[Extracted records]
= Beginning of Section =

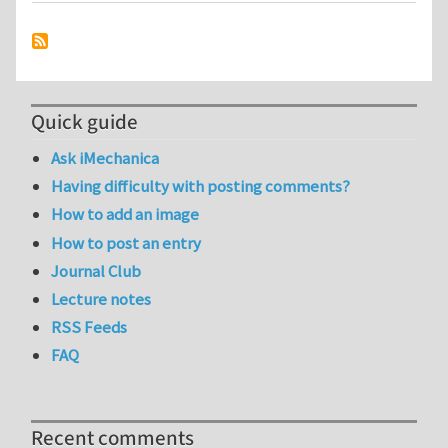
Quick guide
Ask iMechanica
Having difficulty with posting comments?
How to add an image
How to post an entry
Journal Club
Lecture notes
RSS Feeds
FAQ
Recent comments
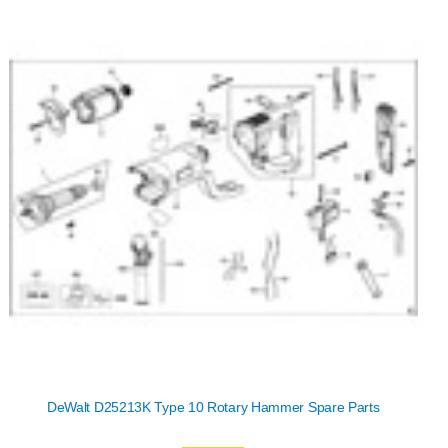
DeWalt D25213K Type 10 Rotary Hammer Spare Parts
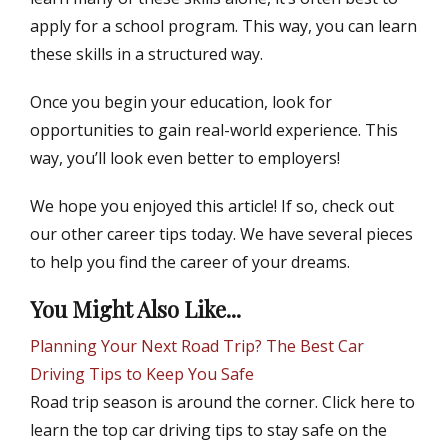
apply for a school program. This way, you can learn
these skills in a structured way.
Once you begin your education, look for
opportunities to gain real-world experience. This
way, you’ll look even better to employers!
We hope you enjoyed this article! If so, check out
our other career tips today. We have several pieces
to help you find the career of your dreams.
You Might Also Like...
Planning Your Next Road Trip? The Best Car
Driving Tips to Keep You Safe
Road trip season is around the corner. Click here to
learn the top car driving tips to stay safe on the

= End of Section =

◆ **What the task asks**: Retype the data above in full, exactly as it stands, and skip any image.

◆ **Answer section**:
Quick guide
Ask iMechanica
Having difficulty with posting comments?
How to add an image
How to post an entry
Journal Club
Lecture notes
RSS Feeds
FAQ
Recent comments
DeWalt D25213K Type 10 Rotary Hammer Spare Parts
apply for a school program. This way, you can learn
these skills in a structured way.
Once you begin your education, look for
opportunities to gain real-world experience. This
way, you’ll look even better to employers!
We hope you enjoyed this article! If so, check out
our other career tips today. We have several pieces
to help you find the career of your dreams.
You Might Also Like...
Planning Your Next Road Trip? The Best Car
Driving Tips to Keep You Safe
Road trip season is around the corner. Click here to
learn the top car driving tips to stay safe on the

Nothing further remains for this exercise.